Il est vrai que, dans l’intervalle, Emmanuel Carrère a souffert d’une profonde dépression accompagnée d’un séjour à l’hôpital psychiatrique Sainte Anne. C’est précisément cette traversée difficile qu’il rapporte dans son nouveau récit, accompagné d’une réflexion sur sa pratique résiliente du yoga et d’une rencontre avec des réfugiés en Grèce qui lui permet de se confronter de nouveau au monde extérieur…

Dès sa parution qui a un peu éclipsé la rentrée littéraire, les média ont abondamment commenté l’ouvrage (qui, à peine un mois après sa sortie, s’était écoulé à plus de 170 000 exemplaires selon son éditeur). Un article de Wikipedia répertorie les principaux articles qui lui ont été consacrés dès les premiers jours.

Quoiqu’élogieux dans l’ensemble, les commentateurs relèvent aussi les limites d’une démarche qui se veut basée sur une complète et sincère description de la réalité.
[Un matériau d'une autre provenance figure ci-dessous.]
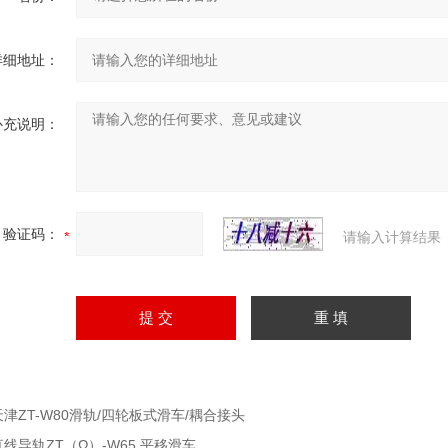
详细地址：
补充说明：
验证码：
请输入计算结果
天津ZT-W80滑轨/四轮板式滑车/耦合接头
直线导轨ZT（Ω）-W65 平移滑车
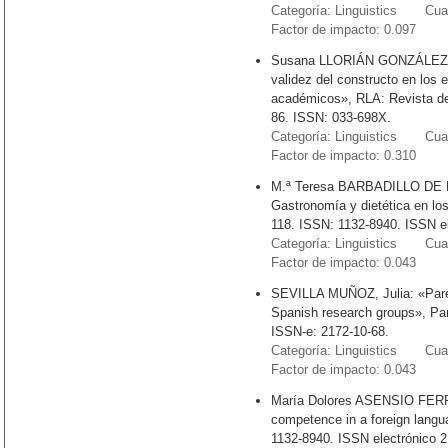
Categoría: Linguistics Cuart
Factor de impacto: 0.097
Susana LLORIÁN GONZÁLEZ: «A
validez del constructo en los
académicos», RLA: Revista de l
86. ISSN: 033-698X.
Categoría: Linguistics Cuart
Factor de impacto: 0.310
M.ª Teresa BARBADILLO DE LA
Gastronomía y dietética en lo
118. ISSN: 1132-8940. ISSN el
Categoría: Linguistics Cuart
Factor de impacto: 0.043
SEVILLA MUÑOZ, Julia: «Parem
Spanish research groups», Pa
ISSN-e: 2172-10-68.
Categoría: Linguistics Cuart
Factor de impacto: 0.043
María Dolores ASENSIO FERREI
competence in a foreign langu
1132-8940. ISSN electrónico 2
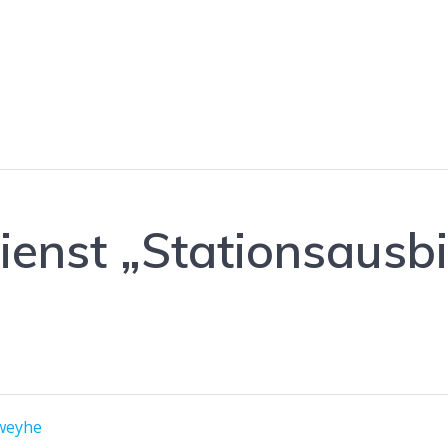
enst „Stationsausbi
rweyhe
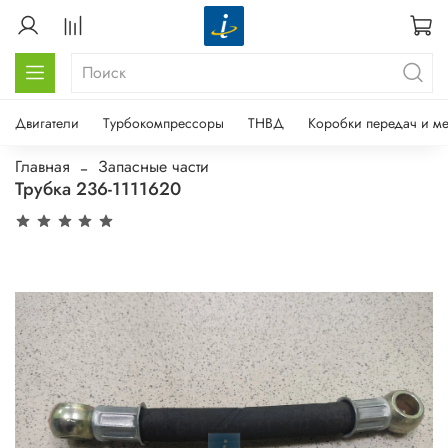
Двигатели
Турбокомпрессоры
ТНВД
Коробки передач и м
Главная
Запасные части
Трубка 236-1111620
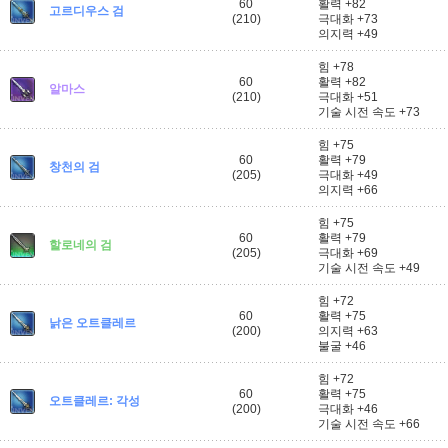
60
활력 +82
고르디우스 검
(210)
극대화 +73
의지력 +49
힘 +78
60
활력 +82
알마스
(210)
극대화 +51
기술 시전 속도 +73
힘 +75
60
활력 +79
창천의 검
(205)
극대화 +49
의지력 +66
힘 +75
60
활력 +79
할로네의 검
(205)
극대화 +69
기술 시전 속도 +49
힘 +72
60
활력 +75
낡은 오트클레르
(200)
의지력 +63
불굴 +46
힘 +72
60
활력 +75
오트클레르: 각성
(200)
극대화 +46
기술 시전 속도 +66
Un article publié sur le site de France Inter dans le cadre de l’émission Le masque et la plume s’en fait l’écho en présentant les réactions de ses collaborateurs.

De fait, l’ouvrage a été l’objet de quelques controverses, liées tant au fond qu’à la forme.

La sélection pour le Prix Goncourt : ce roman autobiographique, récit clinique sur sa descente aux enfers, pouvait-il concourir ? Des interrogations planaient sur la possibilité pour l'Académie Goncourt de faire figurer dans sa sélection ce qui ne serait pas une « œuvre d'imagination », comme le mentionne le testament d'Edmond de Goncourt. Le titre a pourtant été sélectionné pour la première liste mais a été éliminé dès le second tour, peut-être suite à une polémique liée au fait que l’ouvrage-témoignage Le lambeau, de Philippe Lançon n’a pas été retenu en 2018 pour cette raison.

La référence à l’entourage de l’auteur. L’ex-épouse de l’écrivain, Hélène Devynck, estime que celui-ci n’a pas respecté le contrat selon lequel elle ne devait pas figurer dans son roman. Suite à la parution du livre, elle exprime longuement son point de vue sous forme de droit de réponse dans le périodique Vanity Fair.

Au-delà d’une querelle juridique, cet article a le mérite de soulever la question du rapport entre réalité et fiction (mensonge ?) qui constitue le socle de toute littérature et permet de s’interroger sur la place des récits, témoignages et autres autofictions de plus en plus présents dans le paysage littéraire contemporain.

Emmanuel Carrère est particulièrement représentatif de ce mouvement, comme le rappelle l’ouvrage collectif Faire effraction dans le réel, à lui consacré en 2018.

Deux articles aussi divergents qu’argumentés sur Yoga abordent frontalement son rapport à la littérature.
Sur le site Diacritik Christine Marcandier plaide pour les qualités littéraires de l’ouvrage, tandis que sur le site Huffington Post le philosophe Denis Faïck argue que Yoga ne relève pas de la littérature.

Pour conclure, laissons le dernier mot au journaliste Christian Desmeules qui, avec un peu de distance, dans l’article « Yoga » : léviter le réel, sur le site du quotidien québecois Le Devoir synthétise bien la situation.

La fiction peut-elle être plus « vraie » que la réalité ? Et le mensonge d’une fiction serait-il préférable à une réalité plate, exagérée ou incomplète ? C’est au lecteur de décider.